Je suis dans Les naufragés de l'autocar, de Steinbeck, et un passage m'a amusé :
M. Pritchard avait besoin de péchés. Il n'y en avait aucun dans sa vie d'homme d'affaires, car dans ce secteur-là, les cruautés étaient étiquetées et classées sous la rubrique nécessité et responsabilité envers les actionnaires. M. Pritchard avait besoin de péchés personnels et de repentir personnel.
in John Steinbeck, Les naufragés de l'autocar, Folio n°861, p. 254.

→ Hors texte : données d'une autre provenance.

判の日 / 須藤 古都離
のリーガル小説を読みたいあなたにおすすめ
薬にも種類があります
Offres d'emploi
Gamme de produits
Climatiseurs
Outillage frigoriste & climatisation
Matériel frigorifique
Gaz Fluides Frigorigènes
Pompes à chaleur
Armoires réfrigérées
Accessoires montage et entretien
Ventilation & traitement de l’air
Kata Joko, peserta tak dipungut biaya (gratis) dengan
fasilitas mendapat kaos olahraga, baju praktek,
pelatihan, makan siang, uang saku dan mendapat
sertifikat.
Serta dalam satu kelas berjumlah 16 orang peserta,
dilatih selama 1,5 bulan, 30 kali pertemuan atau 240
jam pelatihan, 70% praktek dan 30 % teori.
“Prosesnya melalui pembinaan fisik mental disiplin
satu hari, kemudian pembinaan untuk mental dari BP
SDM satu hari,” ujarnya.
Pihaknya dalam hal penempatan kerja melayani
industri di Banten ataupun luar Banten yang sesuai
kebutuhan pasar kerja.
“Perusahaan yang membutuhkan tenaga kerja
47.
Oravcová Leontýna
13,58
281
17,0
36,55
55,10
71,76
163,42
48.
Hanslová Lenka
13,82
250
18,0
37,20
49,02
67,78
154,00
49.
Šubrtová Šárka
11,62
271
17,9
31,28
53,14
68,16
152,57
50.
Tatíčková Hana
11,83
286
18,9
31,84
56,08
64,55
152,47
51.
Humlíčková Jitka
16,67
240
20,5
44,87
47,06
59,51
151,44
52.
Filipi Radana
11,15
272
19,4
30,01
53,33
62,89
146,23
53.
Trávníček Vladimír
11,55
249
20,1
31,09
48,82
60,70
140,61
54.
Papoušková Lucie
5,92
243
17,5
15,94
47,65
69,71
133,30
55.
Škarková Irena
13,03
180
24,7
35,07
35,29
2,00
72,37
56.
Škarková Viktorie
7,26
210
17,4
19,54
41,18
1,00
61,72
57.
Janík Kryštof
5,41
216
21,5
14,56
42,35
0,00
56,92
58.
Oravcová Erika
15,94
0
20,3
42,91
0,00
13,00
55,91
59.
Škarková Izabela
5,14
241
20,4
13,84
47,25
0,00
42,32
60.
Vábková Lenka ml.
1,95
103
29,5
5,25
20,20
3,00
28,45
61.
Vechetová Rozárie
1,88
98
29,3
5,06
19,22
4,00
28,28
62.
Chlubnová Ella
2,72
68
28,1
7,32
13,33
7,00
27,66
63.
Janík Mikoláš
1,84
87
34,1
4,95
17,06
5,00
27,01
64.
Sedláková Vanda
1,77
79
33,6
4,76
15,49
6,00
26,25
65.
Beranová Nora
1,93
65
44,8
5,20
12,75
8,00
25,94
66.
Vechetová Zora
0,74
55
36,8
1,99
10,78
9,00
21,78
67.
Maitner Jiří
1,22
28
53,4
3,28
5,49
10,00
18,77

Cela m'amuse parce que ces pauvres actionnaires - entité ô combien abstraite, mouvante, et difficilement appréhendable - on leur en fait voir des vertes et des pas mûres, ils sont d'autant plus menaçants qu'ils sont absents du tableau. Mais ce n'est pas vraiment mon propos, je ne souhaite pas défendre ici les actionnaires, ou les condamner, on en reparlera. Ce qui m'intéresse plus, c'est ce fameux intérêt des actionnaires, qui est brandi à tout propos, pour justifier tout et son contraire en terme de décisions stratégiques. Ce n'est pas vraiment une incantation, c'est plutôt une scie ressassée à tel point qu'elle en perd son sens. Mais cela sent à chaque fois la patate chaude qu'on se repasse : "je l'ai fait dans l'intérêt des actionnaires (qui n'en demandaient probablement pas tant), donc je ne suis plus responsable de mes actes, ou de mon éthique."
Je vais me faire des amis, c'est parfait.